Sweet Home - My Sexy Roommates -v1.02- -codepink- Apr 2026

Kim Carnby and Hwang Young-chan’s Sweet Home transcends the typical monster-apocalypse narrative by focusing intensely on the psychosocial dynamics of a confined group of survivors. This paper argues that the Green Home residents do not merely form a survival coalition; they construct a surrogate family where romantic storylines function as critical mechanisms for character rehabilitation and thematic reinforcement. By examining the primary relationships (Hyun-soo & Jae-heon, Eun-yoo & Hyun-soo) and secondary bonds (Dusik & Ji-soo, Yuri & Jae-heon’s memory), this analysis reveals how intimacy—both platonic and romantic—serves as the antidote to the “monsterization” of desire. Ultimately, Sweet Home posits that romantic love is not a distraction from survival but the very proof of retained humanity.
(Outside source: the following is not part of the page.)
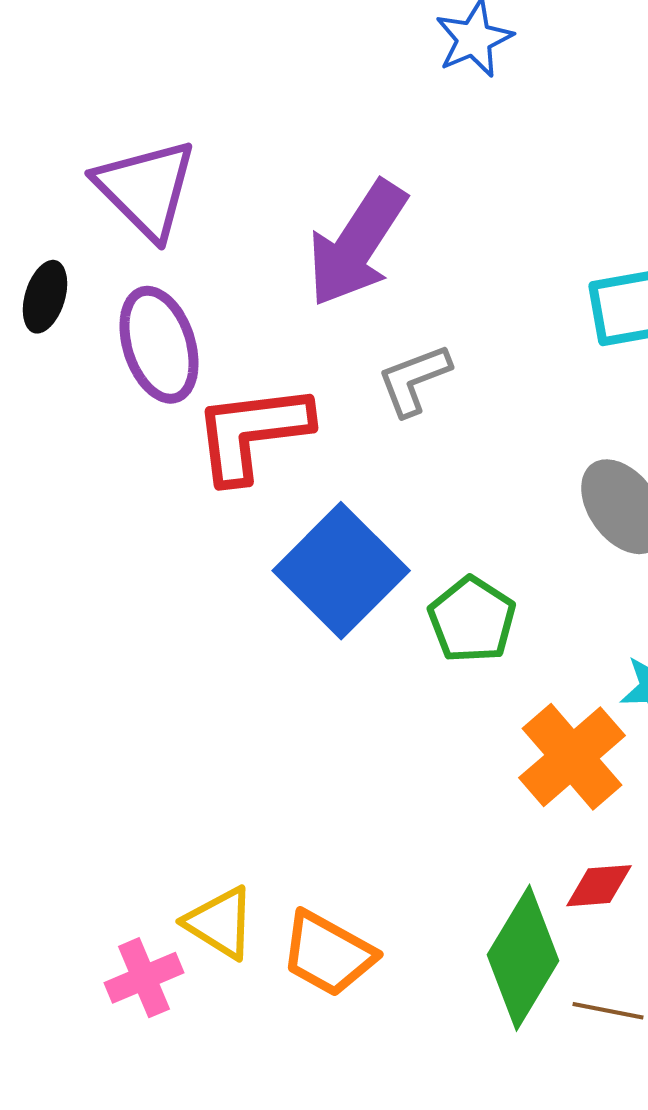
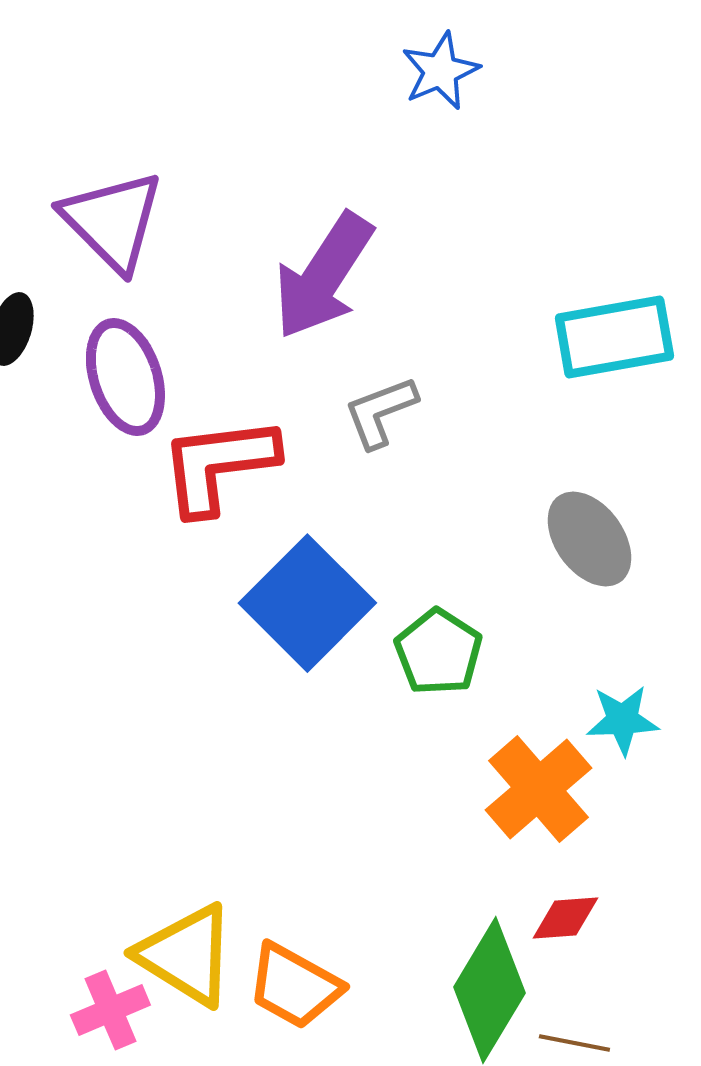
yellow triangle: (220, 923) -> (186, 955), size x1.4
Not all romantic arcs redeem. The backstory of the “Protein Monster” (the security guard) reveals a man whose obsessive love for a woman who rejected him curdled into entitlement and violence. Similarly, the blind woman’s monstrous husband (Episode 4) turned because his desire for possession outweighed his care for her. These negative cases prove the rule: romantic love that remains selfish —focused on the lover’s needs rather than the beloved’s agency—leads directly to monsterization. Sweet Home thus offers a moral taxonomy: love as service to the other saves; love as demand for return destroys. Sweet Home - My Sexy Roommates -v1.02- -CODEPINK-

In the opening episodes of Sweet Home , the residents of Green Home are defined by isolation. They live in adjacent units but inhabit separate emotional worlds: the reclusive Cha Hyun-soo, the guilt-ridden firefighter Seo Yi-kyung, the former gangster Jung Jae-heon, and the traumatized guitarist Lee Eun-yoo. The monster apocalypse violently collapses these boundaries. This paper explores how forced proximity in crisis transforms alienated individuals into a cohesive unit, with romantic tensions emerging not from conventional attraction but from shared trauma, mutual redemption, and the desperate need to prove one’s soul remains human. Kim Carnby and Hwang Young-chan’s Sweet Home transcends

The teenage Yuri’s crush on Jae-heon is initially played for awkwardness, but after his death, her grief becomes a driving force. She takes up his weapon, mimics his posture, and speaks to his memory. This “romance with the dead” illustrates how Sweet Home uses romantic attachment as a mechanism for legacy and transformation. Yuri does not move on; she incorporates Jae-heon into her identity. The paper argues this is not unhealthy but thematic: love outlives the body and continues to shape action. Ultimately, Sweet Home posits that romantic love is

In dismantling society, Sweet Home rebuilds the smallest unit of human connection: the dyad. The series concludes (Season 2 finale) not with a romantic consummation but with Hyun-soo walking toward Eun-yoo’s voice, still monstrous, still human. This paper concludes that the romantic storylines in Sweet Home are not subplots but the narrative’s central argument: desire does not damn us—desire for the self alone does. To love another, in full sight of their flaws and your own, is the most radical act of resistance against the monster within. The residents of Green Home, through their flawed, non-traditional, and often tragic romances, teach us that intimacy is not a luxury of peacetime but the very architecture of survival.